After a brief respite under Clinton, we returned to insanity with redoubled enthusiasm. Like a reverse John the Baptist to Bush’s reverse Jesus, Newt Gingrich regaled us with his “Contract With America,” a grandstanding promise to be indifferent to the needs of our most vulnerable citizens. Then came George W. Bush himself, not merely an embarrassing dimwit, but the first president in American history to both engage in and try to advance as our national values the torture of prisoners, the pre-emptive military bombardments of other sovereign nations, the kidnapping of foreign citizens off of foreign streets on the barest wisps of evidence against them (a mere accusation from a neighbor perhaps miffed about some private dispute) and then holding them in secret compounds and torturing them, even after concluding that they’re innocent of any crime, or “rendering” them to other countries that will torture them with even less self-restraint. After eight years of that president who morally and financially bankrupted the country, squandering the economic surplus left by Clinton, catalyzing the worst economic crisis since The Great Depression, we finally, in a rare glimmer of sanity, elected Barack Obama.

But sanity never lasts long in America. Since after a year and a half he has failed to erase the mess that Bush (and his Republican predecessors) created, since though he stopped the hemorrhaging of jobs (http://www.talkingpointsmemo.com/archives/2010/02/a_very_revealing_chart.php) he has not turned around what economists almost universally admit no one can, since he has tried to address the disgraceful fact that the richest country in the world had the most expensive and least efficient health care system in the developed world (the only one that failed to cover a significant portion of the population), since he addressed the lack of financial regulation (insisted upon and advanced by all preceding Republican executives and legislators) that led to the financial sector meltdown in the first place, he is the devil incarnate (born elsewhere, foreign in every way), and we must return to the insanity that preceded him (and is reacting to him).
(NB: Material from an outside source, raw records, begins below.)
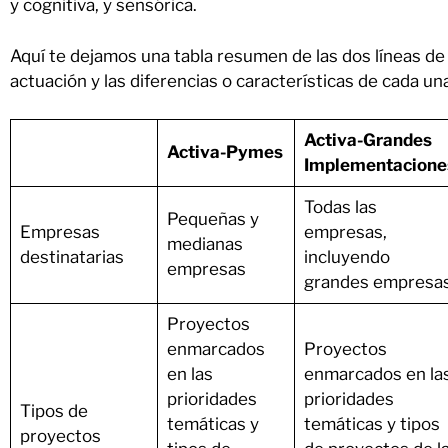
y cognitiva, y sensórica.
Aquí te dejamos una tabla resumen de las dos líneas de
actuación y las diferencias o características de cada un
Activa-Grandes
Activa-Pymes
Implementacione
Todas las
Pequeñas y
Empresas
empresas,
medianas
destinatarias
incluyendo
empresas
grandes empresa
Proyectos
enmarcados
Proyectos
en las
enmarcados en la
prioridades
prioridades
Tipos de
temáticas y
temáticas y tipos
proyectos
Yesterday, on “This Week” (http://abcnews.go.com/thisweek), Queen Rania of Jordan very eloquently and moderately captured the corrosive role of religious extremism, both at home (in the United States) and abroad, the multiple folly of opposition to the Muslim cultural center in Manhattan (which stands in opposition to the intolerance and extremism of 9/11, and which in turn is opposed by the parallel intolerance and extremism at home), and the need not to surrender to cynicism and pessimism regarding the Israeli-Palestinian peace talks. Such a voice of reason! So certain to fall on deaf ears….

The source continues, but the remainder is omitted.